He refused to leave his jail cell for the hearing, but that didn’t stop an Atlanta man from being sentenced to 30 years in federal prison for multi-million-dollar fraud schemes Monday.
Jean-Daniel Perkins, 37, was convicted of defrauding American Express, SunTrust Bank and hundreds of credit card holders, the U.S. Attorney’s Office said in a news release. The charges against him included bank fraud, credit card fraud and aggravated identity theft.
“This defendant was a habitual fraudster and a world-class manipulator,” U.S. Attorney Sally Quillian Yates said in the statement. “He bought, sold, and traded in other people’s personal information to enrich himself, and he tried to manipulate the court system to his own advantage.”
U.S. District Judge Julie E. Carnes pronounced the sentence on a “tentative” basis because Perkins refused to attend the hearing, the U.S. Attorney’s Office said. He also refused to meet with his lawyer to discuss the potential sentence. Perkins has 30 days to file any objections to the sentence before it becomes final.
Prosecutors said Perkins ran several schemes from November 2008 through February 2010, among them:
- He encoded credit cards with the account data purchased from a source in the Ukraine and used the cards.
- He obtained internal SunTrust account information and impersonated account holders to transfer money from their accounts to ones he controlled, including transferring more than $3.5 million while pretending to be the president of a construction company; SunTrust recovered that money.

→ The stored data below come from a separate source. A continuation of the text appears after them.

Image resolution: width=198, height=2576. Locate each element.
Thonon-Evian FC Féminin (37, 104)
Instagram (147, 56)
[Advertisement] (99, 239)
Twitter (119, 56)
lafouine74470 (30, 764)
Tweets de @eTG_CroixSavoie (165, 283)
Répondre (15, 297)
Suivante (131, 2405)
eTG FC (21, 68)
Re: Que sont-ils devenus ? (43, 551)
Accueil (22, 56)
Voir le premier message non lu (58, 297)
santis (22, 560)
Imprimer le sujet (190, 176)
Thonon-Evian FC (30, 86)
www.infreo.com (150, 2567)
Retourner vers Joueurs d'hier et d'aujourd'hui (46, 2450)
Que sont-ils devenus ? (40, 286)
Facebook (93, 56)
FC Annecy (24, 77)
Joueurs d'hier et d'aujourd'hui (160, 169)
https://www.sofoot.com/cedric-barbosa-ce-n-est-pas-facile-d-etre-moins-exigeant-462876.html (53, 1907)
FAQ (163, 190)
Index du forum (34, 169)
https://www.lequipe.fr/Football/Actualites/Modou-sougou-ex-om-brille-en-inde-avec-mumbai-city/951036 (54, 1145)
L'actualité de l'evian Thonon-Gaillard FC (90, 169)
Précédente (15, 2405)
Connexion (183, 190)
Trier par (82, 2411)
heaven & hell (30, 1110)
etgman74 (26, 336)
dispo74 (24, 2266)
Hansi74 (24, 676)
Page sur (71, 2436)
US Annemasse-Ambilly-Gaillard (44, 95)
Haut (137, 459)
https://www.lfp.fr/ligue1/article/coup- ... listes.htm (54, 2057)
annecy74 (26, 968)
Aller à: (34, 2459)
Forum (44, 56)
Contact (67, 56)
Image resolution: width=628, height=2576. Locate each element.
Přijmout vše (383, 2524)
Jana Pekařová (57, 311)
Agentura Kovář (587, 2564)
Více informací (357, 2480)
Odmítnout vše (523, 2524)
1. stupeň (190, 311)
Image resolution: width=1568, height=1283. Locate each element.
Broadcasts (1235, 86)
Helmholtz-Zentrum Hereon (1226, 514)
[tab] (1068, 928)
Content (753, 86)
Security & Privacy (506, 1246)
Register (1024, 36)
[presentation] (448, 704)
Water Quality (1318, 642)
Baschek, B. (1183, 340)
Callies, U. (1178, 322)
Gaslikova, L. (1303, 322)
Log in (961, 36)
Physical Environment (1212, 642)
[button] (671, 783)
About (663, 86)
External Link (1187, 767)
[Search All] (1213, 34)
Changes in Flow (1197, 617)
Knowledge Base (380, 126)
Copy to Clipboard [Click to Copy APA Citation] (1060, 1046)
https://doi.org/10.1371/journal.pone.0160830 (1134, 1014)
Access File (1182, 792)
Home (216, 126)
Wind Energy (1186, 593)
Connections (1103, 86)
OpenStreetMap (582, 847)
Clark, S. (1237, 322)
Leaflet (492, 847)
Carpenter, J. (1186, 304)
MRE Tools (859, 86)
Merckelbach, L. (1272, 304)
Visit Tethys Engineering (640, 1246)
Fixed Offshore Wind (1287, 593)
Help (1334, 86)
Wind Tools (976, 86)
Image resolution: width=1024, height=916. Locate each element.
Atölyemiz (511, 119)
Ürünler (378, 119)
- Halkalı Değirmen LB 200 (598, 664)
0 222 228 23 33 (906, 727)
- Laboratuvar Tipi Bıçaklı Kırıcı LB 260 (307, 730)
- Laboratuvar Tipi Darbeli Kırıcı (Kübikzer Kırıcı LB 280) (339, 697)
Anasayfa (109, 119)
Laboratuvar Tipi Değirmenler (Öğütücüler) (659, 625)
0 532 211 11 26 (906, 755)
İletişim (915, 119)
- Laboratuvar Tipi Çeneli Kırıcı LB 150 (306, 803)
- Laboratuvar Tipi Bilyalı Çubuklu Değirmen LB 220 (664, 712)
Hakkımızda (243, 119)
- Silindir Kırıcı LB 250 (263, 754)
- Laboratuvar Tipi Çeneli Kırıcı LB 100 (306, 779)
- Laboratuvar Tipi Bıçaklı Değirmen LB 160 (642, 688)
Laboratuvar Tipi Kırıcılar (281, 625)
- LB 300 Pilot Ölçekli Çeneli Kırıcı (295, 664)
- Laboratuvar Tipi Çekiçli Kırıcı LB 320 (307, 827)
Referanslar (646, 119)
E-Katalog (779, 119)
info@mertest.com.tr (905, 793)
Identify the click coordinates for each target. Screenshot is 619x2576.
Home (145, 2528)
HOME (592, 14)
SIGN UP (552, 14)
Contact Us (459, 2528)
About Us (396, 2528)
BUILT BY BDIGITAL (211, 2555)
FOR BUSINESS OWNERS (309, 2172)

- He set up fake merchant accounts with American Express to allow him to accept credit cards as payment for nonexistent goods and services, then used stolen account information for hundreds of card holders to run fraudulent transactions.
Law enforcement officials seized hundreds of counterfeit credit cards and the items used to make them, authorities said. Perkins had approximately 100,000 credit card numbers on his digital devices, they said.
Perkins was convicted in June 2012 after a five-day jury trial that he viewed via a live video and audio feed while staying in a cell at the courthouse.
He must pay more than $500,000 in restitution. After his prison time, he must serve five years of supervised release.